The embryonic membranes of the diprotodont marsupials Trichosurus vulpecula, Pseudocheirus peregrinus (Phalangeridae) Protemnodon rufogrisea, Setonix brachyurus and Potorous tridactylus (Macropodidae) are described.
Three egg membranes—zona pellucida, albumen layer and shell membrane—are present. The shell membrane persists for almost the entire gestation period (17.5 days) in Trichosurus and for about 20 days in Setonix which has a gestation period of 27 days.
All species have yolk-sac placentation and in none does the allantois take part in the formation of a placenta. The bilaminar omphalopleure (non-vascular yolk-sac placenta) appears early and the vascular omphalopleure comparatively late in uterine development.
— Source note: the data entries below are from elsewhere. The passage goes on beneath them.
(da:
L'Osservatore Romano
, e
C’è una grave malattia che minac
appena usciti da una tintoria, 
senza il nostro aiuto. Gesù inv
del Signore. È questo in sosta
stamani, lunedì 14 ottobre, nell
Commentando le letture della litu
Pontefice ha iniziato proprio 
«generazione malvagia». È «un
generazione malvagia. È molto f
The amnion and allantois appear comparatively late in pregnancy. In Setonix amnion folds are not evident at 17 days and are incompletely developed at 19 days. No allantoic primordium may be recognised in Setonix at 19 days The allantois is however of comparatively large size in near term embryos of Pseudocheirus, Protemnodon and Setonix. In Pseudocheirus the allantois reaches almost to the chorion but in Protemnodon and Setonix it is excluded from the chorion by the great development of the yolk-sac splanchnopleure.
The early embryos of all species are orientated with the head towards the anterior end of the uterus but late embryos of Trichosurus, Pseudocheirus, Protemnodon and Setonix have the head towards the posterior end of the uterus. Late embryos of Potorous have not been studied. In all species the bilaminar omphalopleure is apposed to the anterior part of the uterine wall and separated from the posteriorly placed vascular omphalopleure by the sinus terminalis which follows an equatorial or oblique course around the inner surface of the uterine wall. A small area of true chorion is apposed to the uterine wall near the uterine neck.
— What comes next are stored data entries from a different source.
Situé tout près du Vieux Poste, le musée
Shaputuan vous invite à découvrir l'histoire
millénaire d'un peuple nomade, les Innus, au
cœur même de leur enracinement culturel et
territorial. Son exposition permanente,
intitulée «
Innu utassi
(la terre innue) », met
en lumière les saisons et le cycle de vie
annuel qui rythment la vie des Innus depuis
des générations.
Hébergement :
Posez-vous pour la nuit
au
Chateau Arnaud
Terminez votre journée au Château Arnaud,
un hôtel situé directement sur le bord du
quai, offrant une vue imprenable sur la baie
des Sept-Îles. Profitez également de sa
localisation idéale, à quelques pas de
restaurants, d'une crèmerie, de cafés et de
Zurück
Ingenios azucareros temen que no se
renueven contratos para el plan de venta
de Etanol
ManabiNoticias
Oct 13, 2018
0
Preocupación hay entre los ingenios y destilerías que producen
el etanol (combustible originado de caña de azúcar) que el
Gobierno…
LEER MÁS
In all species the uterine lumen epithelium remains complete throughout pregnancy. Embryonic and maternal blood streams are separated by the two endothelia, by embryonic mesenchyme and maternal connective tissue and by embryonic ectoderm and maternal epithelium. The uterine endometrium is well vascularised in Trichosurus and Pseudocheirus and in the latter embryonic and maternal blood streams are brought into close proximity by displacement of nuclei from the cell layers separating the blood vessels. In the remaining species (all macropod marsupials) the uteri are relatively avascular and embryonic and maternal blood streams are well separated.
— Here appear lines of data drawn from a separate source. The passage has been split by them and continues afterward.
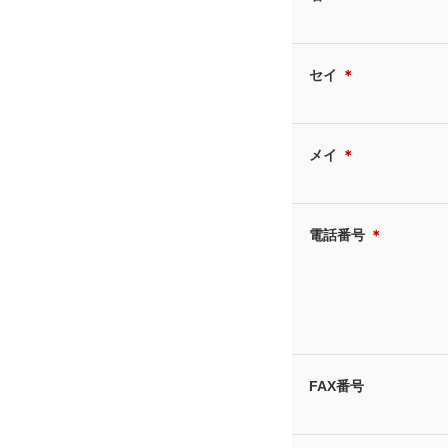
セイ
＊
メイ
＊
電話番号
＊
FAX番号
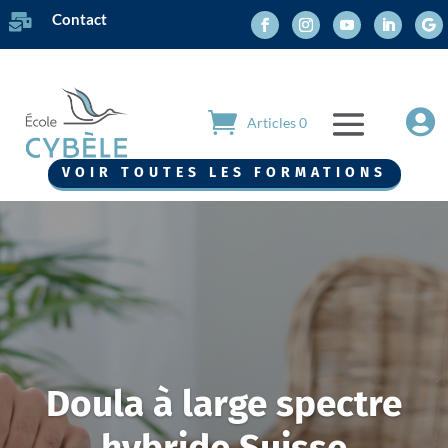
Contact


Articles 0
VOIR TOUTES LES FORMATIONS
Doula à large spectre
hybride Suisse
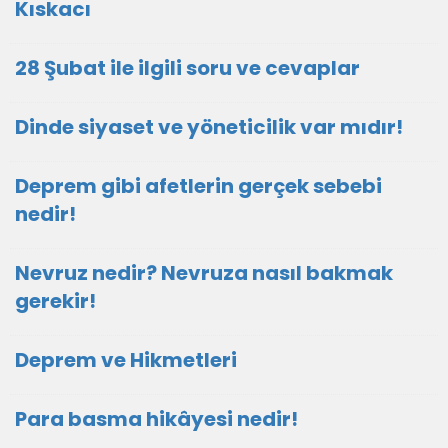
Kıskacı
28 Şubat ile ilgili soru ve cevaplar
Dinde siyaset ve yöneticilik var mıdır!
Deprem gibi afetlerin gerçek sebebi
nedir!
Nevruz nedir? Nevruza nasıl bakmak
gerekir!
Deprem ve Hikmetleri
Para basma hikâyesi nedir!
Material giving a positive periodic acid-Schiff reaction is found in the uterine glands and appears to serve an embryotrophic function. Further P.A.S. positive material, found within the embryonic membranes, gives positive tests for glycogen. In Protemnodon a considerable amount of material, consisting of degenerating cells, apparently serves a histotrophic function. The vascular omphalopleure appears to be the main organ of embryotrophic nutrition in the closing stages of pregnancy.
It is suggested that yolk-sac placentation is the primitive marsupial condition and that allantoic placentation has been evolved, within the group, in at least two separate lines.